So lange zerteilen bis Gesellschaft draus wird

Im Künstlerhaus fragt die Ausstellung „Wie werden wir uns wiedererkennen“ ganz romantisch nach Gesellschaft

So lange wiederholen, bis was Neues entsteht: Ausstellung im Künstlerhaus Bremen Foto: Fred Dott

Von Radek Krolczyk

Ein hübscher, sentimentaler Ausstellungstitel ist das: „Wie werden wir uns wiedererkennen“. Man denkt möglicherweise an Abschied und Wiedersehen. Auf welche Weise verändert man sich durch die Zeit und die Orte, durch die man hindurchgeht? Man wäre dann auf einer recht persönlichen Ebene, die Formen von „wir“ und „uns“ wären individualisiert. Woran werde ich dich wiedererkennen? Und du mich? Selbst wenn man die Frage viel allgemeiner stellt, wird man doch wieder aufs Individuum zurückgeworfen, wenn man sich mit ihr beschäftigt.

So geht es auch den Künstlerinnen und Künstlern der Ausstellung in der Galerie des Künstlerhauses. Die Fragen, die sich hier anschließen, sind groß. Denn in der Frage nach dem Sichwiedererkennen steckt auch die Frage nach etwas Gemeinsamem. Woran erkennt der Mensch einen Menschen? Woran das Individuum ein anderes Individuum? Und ergibt sich aus diesem Sichwiedererkennen möglicherweise erst überhaupt Gesellschaft? Auffällig ist, dass in den so verschiedenen Gattungen wie Video, Plastik, Zeichnung und Malerei immer wieder das Portrait des menschlichen Gesichts von zentraler Bedeutung ist.

Es gibt eine große Besonderheit in der Zusammenstellung, die Kuratorin Fanny Gonella hier vorgenommen hat. Die Ausstellung formuliert keine These, die die Arbeiten belegen sollen, wie das bei Gruppenausstellungen häufig so ist. Vielmehr stehen die Werke erst einmal für sich allein. Man muss sie kennenlernen, sie verstehen, um den Bezug zu diesem größeren Themenzusammenhang wiederzuerlangen. Das lässt den Kunstwerken Raum, sich zu entwickeln, und den Betrachtern Raum, sie zu erfahren.
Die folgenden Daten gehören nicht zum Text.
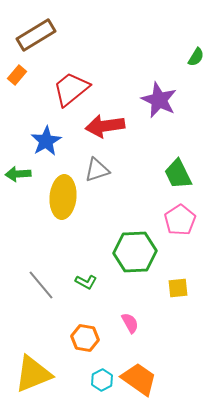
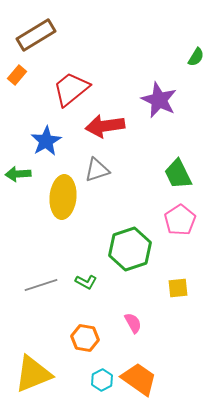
green hexagon: moved 5 px left, 3 px up; rotated 15 degrees counterclockwise
gray line: rotated 68 degrees counterclockwise
pink semicircle: moved 3 px right
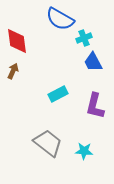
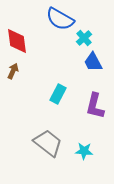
cyan cross: rotated 21 degrees counterclockwise
cyan rectangle: rotated 36 degrees counterclockwise
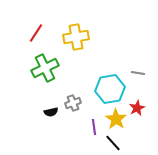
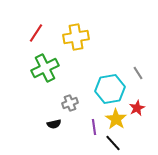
gray line: rotated 48 degrees clockwise
gray cross: moved 3 px left
black semicircle: moved 3 px right, 12 px down
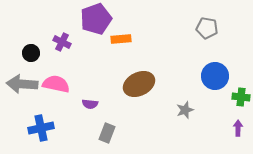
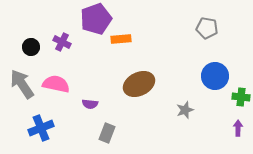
black circle: moved 6 px up
gray arrow: rotated 52 degrees clockwise
blue cross: rotated 10 degrees counterclockwise
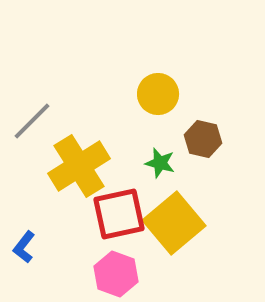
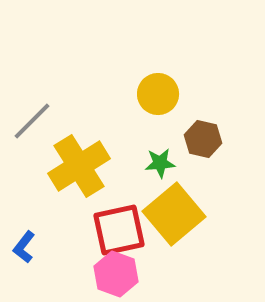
green star: rotated 20 degrees counterclockwise
red square: moved 16 px down
yellow square: moved 9 px up
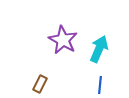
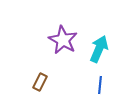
brown rectangle: moved 2 px up
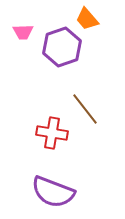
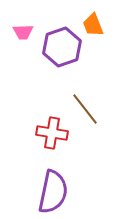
orange trapezoid: moved 6 px right, 6 px down; rotated 20 degrees clockwise
purple semicircle: rotated 99 degrees counterclockwise
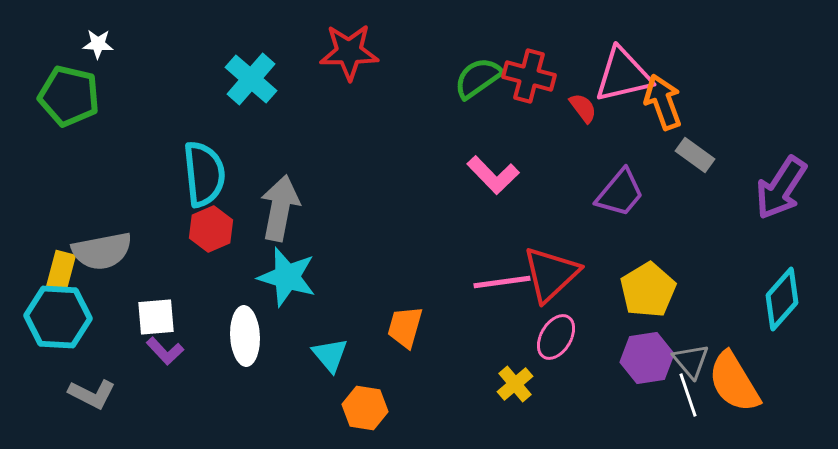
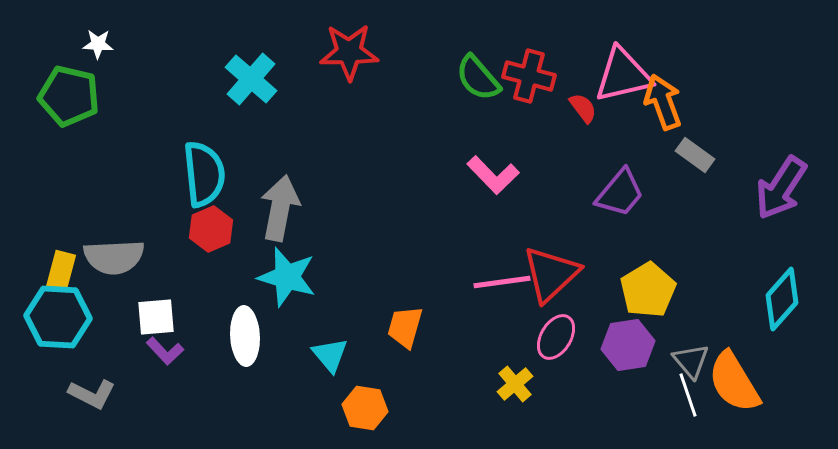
green semicircle: rotated 96 degrees counterclockwise
gray semicircle: moved 12 px right, 6 px down; rotated 8 degrees clockwise
purple hexagon: moved 19 px left, 13 px up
Manchmal gerät das Ganze etwas albern, etwas cheesy. Besonders wohl bei den Plastiken von Nicole Wermers. An einer Wand hängen nebeneinander zwei unterschiedliche, Dunstabzugshauben, beide neu, beide verchromt. Darunter je etwas seltsames, schwulstiges aus weißer Keramik. An der oberen Seite sind ein paar Schlitze. Das Ganze sieht schon aus wie eine Sanitärkeramik – bloß welche? Der Titel „Givers and Takers“ hilft uns ein wenig weiter. Aha, ein Handtrockner! Denn zumindest wird so der Zusammenhang geklärt: Das eine Gerät saugt, das andere bläst. Als Ganze erinnern sie eher blöd an einen Kopf mit Zylinder.
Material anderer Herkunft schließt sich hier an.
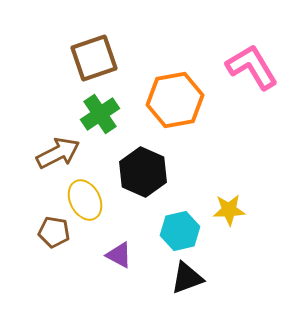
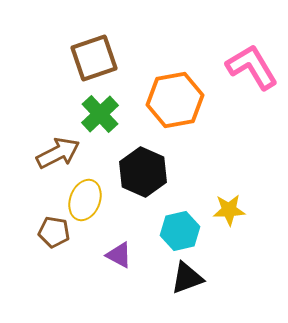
green cross: rotated 9 degrees counterclockwise
yellow ellipse: rotated 48 degrees clockwise
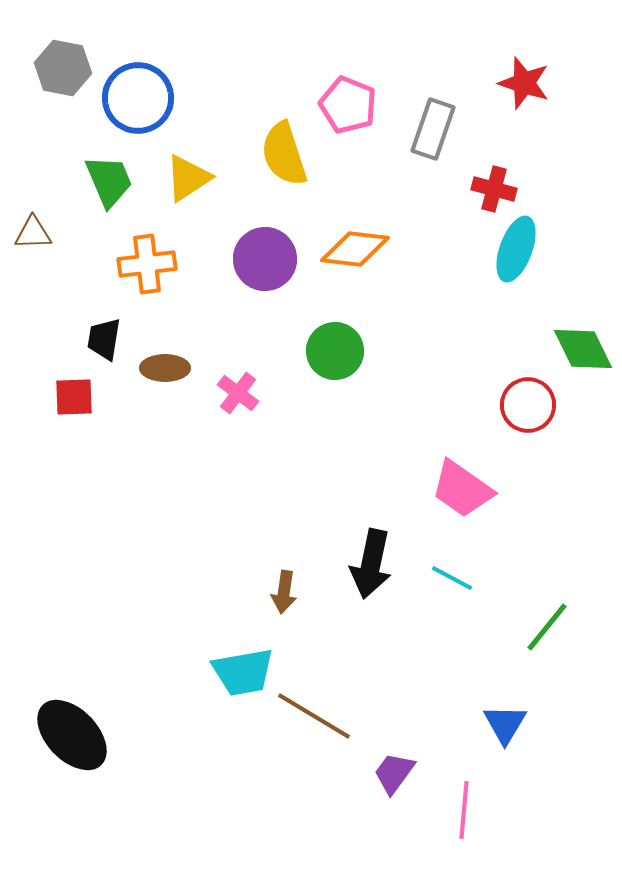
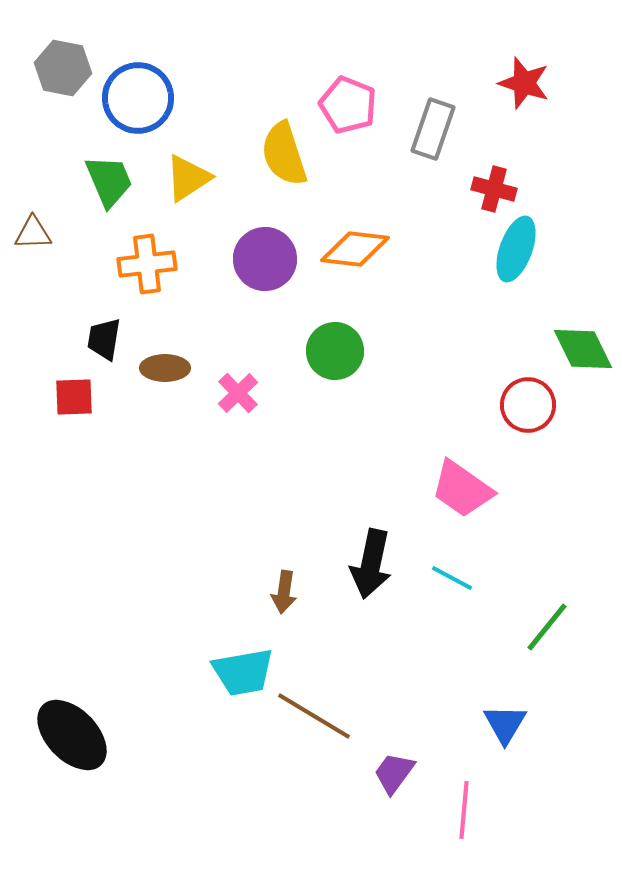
pink cross: rotated 9 degrees clockwise
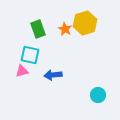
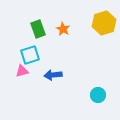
yellow hexagon: moved 19 px right
orange star: moved 2 px left
cyan square: rotated 30 degrees counterclockwise
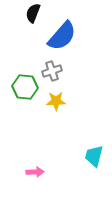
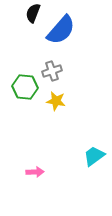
blue semicircle: moved 1 px left, 6 px up
yellow star: rotated 12 degrees clockwise
cyan trapezoid: rotated 40 degrees clockwise
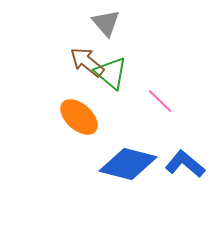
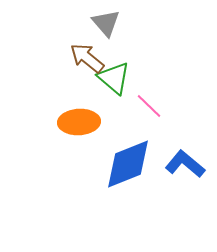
brown arrow: moved 4 px up
green triangle: moved 3 px right, 5 px down
pink line: moved 11 px left, 5 px down
orange ellipse: moved 5 px down; rotated 45 degrees counterclockwise
blue diamond: rotated 36 degrees counterclockwise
Der Eindruck verstärkt sich, wenn man sich im Raum ein wenig umsieht. Denn schon gleich über Eck hängt eine weitere Keramik, ein Waschbecken, mit einer Zeichnung darüber, wo sonst der Spiegel hängt: die Arbeit „Girl“ von Naama Arad. Diese Zeichnung sieht aus wie ein Porträt, das der Bauhäusler Oskar Schlemmer angefertigt haben könnte: ein abstrakter, vielleicht technischer Aufbau, der durch die Positionierung über dem Becken zum Gesicht wird. Als Brille baumeln an der Seite die Stöpsel. Wenn es jemandem mit einfachen Mitteln gelingt, uns eine schwierige Aufgabe zu stellen, dann fühlen wir uns nach der Auflösung verarscht.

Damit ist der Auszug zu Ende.